Juno encounters with Io with altitudes less than 100,000 km (62,100 mi)
| Orbit | Date | Altitude |  | Notes |
| PJ25 | February 17, 2020 | 195,104 km | 121,000 mi | Closest encounter to Io during primary mission |
| PJ43 | July 5, 2022 | 86,141 km | 53,500 mi |  |
| PJ47 | December 14, 2022 | 63,771 km | 39,600 mi | Safe mode after encounter |
| PJ49 | March 1, 2023 | 51,547 km | 32,000 mi |  |
| PJ51 | May 16, 2023 | 35,555 km | 22,100 mi |  |
| PJ53 | July 31, 2023 | 22,202 km | 13,800 mi |  |
| PJ55 | October 15, 2023 | 11,640 km | 7,230 mi |  |
| PJ57 | December 30, 2023 | 1,500 km | 932 mi |  |
| PJ58 | February 3, 2024 | 1,500 km | 932 mi |  |
| PJ60 | April 9, 2024 | 17,347 km | 10,779 mi |  |
| PJ67 | November 25, 2024 | 85,736 km | 53,300 mi |  |
| PJ72 | May 8, 2025 | 92,957 km | 57,761 mi |  |

During several orbits, Juno has observed Io from a distance using JunoCAM, a wide-angle, visible-light camera, to look for volcanic plumes and JIRAM, a near-infrared spectrometer and imager, to monitor thermal emission from Io's volcanoes. JIRAM near-infrared spectroscopy has so far allowed for the coarse mapping of sulfur dioxide frost across Io's surface as well as mapping minor surface components weakly absorbing sunlight at 2.1 and 2.65 μm.

==Future missions==

Two spacecraft are en route to the Jovian system. The Jupiter Icy Moon Explorer (JUICE) is a European Space Agency mission to the Jovian system that is intended to end up in orbit around Ganymede. JUICE was launched in 2023, with arrival at Jupiter planned for July 2031. JUICE will not fly by Io, but it will use its instruments, such as a narrow-angle camera, to monitor Io's volcanic activity and measure its surface composition during the two-year Jupiter-tour phase of the mission prior to Ganymede orbit insertion.

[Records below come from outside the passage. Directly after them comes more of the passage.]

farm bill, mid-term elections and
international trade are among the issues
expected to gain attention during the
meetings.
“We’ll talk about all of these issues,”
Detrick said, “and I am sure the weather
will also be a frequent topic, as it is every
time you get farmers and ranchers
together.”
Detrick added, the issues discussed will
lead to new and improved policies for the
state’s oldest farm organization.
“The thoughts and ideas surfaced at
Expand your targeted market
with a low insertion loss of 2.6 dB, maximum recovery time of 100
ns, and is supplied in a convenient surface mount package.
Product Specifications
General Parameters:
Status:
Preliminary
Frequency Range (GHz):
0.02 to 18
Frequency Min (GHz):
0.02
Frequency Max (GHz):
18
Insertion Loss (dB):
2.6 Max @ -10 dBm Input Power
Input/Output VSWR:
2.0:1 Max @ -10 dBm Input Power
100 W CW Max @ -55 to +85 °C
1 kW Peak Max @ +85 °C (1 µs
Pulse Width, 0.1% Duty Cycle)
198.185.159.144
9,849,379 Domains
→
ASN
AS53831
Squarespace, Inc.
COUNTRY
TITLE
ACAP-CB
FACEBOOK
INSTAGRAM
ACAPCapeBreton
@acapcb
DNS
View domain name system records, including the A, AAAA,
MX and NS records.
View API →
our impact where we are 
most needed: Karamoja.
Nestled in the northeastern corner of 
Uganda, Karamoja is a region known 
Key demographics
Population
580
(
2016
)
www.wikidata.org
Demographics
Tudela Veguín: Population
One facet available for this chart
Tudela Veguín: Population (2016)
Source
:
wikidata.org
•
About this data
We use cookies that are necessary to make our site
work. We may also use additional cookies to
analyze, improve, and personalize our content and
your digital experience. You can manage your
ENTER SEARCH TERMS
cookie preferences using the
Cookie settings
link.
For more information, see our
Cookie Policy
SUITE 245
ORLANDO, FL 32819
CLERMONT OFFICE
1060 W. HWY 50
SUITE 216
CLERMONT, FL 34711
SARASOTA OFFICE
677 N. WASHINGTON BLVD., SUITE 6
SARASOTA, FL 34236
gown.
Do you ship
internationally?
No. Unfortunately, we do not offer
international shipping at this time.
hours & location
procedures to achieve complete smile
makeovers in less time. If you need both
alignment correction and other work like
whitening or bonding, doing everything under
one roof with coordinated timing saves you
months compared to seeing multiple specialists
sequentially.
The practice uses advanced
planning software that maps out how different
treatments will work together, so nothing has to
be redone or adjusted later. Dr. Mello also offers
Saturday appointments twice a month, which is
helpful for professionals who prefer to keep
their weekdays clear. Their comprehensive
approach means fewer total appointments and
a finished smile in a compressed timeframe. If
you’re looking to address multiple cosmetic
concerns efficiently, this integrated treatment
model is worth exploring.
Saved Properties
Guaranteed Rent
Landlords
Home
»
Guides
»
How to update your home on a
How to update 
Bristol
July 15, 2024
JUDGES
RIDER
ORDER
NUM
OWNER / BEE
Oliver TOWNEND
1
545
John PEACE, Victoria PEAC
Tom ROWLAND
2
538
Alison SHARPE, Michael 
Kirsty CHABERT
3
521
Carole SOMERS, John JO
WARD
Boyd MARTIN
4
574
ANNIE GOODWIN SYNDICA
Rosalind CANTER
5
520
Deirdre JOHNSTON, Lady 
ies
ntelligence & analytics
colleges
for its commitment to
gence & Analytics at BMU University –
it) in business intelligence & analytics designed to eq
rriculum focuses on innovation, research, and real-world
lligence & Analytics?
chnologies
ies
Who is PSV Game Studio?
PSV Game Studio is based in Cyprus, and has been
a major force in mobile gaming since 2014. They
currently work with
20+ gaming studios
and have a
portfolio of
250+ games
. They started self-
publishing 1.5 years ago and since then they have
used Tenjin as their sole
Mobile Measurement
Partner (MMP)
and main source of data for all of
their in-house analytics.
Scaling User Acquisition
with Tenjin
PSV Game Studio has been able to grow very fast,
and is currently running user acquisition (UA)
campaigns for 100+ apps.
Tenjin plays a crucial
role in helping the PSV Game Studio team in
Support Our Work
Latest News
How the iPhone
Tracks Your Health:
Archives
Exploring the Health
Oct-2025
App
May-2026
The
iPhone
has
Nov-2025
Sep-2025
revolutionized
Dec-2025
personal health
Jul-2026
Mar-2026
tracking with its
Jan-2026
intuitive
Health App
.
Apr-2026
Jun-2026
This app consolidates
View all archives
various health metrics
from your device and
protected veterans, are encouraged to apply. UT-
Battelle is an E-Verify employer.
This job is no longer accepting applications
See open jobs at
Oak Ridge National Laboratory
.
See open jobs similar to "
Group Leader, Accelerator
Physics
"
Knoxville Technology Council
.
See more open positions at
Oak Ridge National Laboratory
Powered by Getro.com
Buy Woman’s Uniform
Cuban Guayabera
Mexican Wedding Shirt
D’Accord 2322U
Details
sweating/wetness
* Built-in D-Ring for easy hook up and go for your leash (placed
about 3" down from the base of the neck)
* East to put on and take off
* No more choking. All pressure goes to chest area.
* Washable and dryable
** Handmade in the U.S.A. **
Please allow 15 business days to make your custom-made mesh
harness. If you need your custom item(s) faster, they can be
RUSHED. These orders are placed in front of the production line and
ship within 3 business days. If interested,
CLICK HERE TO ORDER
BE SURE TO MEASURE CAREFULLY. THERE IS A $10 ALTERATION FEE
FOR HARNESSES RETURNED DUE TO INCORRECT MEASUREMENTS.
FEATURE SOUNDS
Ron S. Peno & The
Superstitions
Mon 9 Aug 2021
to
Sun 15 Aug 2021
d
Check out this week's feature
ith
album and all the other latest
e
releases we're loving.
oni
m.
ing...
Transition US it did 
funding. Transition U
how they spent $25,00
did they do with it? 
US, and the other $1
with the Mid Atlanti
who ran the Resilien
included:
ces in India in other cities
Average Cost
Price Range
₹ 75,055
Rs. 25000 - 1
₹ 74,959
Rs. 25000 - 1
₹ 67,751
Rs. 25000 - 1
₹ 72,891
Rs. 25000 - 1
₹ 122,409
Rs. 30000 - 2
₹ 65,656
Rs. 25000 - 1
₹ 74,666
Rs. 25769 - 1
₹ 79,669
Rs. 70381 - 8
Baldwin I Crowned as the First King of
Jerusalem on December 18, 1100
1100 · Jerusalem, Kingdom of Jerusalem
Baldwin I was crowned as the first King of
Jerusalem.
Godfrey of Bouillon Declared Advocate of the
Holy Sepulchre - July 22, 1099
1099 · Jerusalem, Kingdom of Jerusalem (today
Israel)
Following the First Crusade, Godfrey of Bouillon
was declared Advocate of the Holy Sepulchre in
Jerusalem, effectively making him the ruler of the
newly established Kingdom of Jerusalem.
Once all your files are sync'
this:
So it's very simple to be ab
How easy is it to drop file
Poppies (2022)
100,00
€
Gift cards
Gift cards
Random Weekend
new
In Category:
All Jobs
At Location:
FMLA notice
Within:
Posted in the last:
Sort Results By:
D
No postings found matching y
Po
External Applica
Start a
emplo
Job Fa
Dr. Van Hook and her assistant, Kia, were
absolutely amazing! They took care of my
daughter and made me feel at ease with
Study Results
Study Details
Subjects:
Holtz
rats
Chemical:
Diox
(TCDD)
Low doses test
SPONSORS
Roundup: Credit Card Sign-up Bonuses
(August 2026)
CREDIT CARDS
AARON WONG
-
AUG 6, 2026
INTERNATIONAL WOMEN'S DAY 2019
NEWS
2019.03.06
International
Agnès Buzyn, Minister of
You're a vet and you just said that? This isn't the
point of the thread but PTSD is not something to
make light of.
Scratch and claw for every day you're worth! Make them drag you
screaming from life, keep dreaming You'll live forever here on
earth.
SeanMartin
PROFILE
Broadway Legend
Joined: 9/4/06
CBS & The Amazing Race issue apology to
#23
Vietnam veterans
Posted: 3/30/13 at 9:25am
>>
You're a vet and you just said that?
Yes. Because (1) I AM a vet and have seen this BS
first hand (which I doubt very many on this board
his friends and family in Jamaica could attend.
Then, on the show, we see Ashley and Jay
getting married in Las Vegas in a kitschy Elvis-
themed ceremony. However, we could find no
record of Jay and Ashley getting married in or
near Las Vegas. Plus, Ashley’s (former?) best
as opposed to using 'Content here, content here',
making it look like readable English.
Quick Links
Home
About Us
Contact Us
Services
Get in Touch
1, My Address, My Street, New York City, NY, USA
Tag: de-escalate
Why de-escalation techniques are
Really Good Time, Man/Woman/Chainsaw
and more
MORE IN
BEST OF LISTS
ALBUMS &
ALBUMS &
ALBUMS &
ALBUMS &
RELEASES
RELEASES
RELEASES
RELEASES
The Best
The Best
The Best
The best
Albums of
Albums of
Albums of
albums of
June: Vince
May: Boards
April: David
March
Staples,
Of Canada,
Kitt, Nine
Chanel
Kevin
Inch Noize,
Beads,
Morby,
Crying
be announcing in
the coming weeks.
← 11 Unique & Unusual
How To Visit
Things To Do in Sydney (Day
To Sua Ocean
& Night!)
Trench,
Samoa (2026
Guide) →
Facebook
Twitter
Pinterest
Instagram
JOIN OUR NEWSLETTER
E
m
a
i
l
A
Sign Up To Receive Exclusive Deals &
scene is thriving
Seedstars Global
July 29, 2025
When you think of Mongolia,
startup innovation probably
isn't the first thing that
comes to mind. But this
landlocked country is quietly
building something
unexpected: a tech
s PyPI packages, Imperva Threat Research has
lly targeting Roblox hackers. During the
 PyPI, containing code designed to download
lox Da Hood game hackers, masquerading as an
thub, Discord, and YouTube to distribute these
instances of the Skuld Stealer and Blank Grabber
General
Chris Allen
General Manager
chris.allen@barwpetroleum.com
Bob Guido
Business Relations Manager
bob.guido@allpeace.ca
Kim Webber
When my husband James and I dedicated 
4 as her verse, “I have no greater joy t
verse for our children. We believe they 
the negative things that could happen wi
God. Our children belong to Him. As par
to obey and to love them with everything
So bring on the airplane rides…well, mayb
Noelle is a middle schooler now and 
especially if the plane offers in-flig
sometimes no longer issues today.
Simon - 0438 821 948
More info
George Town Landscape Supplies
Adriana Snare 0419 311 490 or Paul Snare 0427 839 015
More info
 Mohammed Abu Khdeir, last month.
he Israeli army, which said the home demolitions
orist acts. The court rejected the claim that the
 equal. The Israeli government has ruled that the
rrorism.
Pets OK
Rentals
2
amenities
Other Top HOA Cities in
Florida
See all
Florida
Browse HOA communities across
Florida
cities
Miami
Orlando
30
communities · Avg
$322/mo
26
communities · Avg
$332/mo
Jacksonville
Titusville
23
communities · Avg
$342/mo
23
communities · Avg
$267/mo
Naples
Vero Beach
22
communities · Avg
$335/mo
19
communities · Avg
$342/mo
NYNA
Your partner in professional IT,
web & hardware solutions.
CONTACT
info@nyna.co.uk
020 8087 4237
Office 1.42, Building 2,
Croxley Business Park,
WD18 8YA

Europa Clipper is a NASA mission to the Jovian system focused on Jupiter's moon Europa. Like JUICE, Europa Clipper will not perform any flybys of Io, but distant volcano monitoring is likely. Europa Clipper was launched in October 2024 with an expected arrival at Europa in 2030.

A dedicated mission to Io, called the Io Volcano Observer (IVO), was proposed for the Discovery Program as a Jupiter orbiter that would perform at least ten flybys of Io over 3.5 years, but in June 2021 it was passed over in favor of two missions to Venus.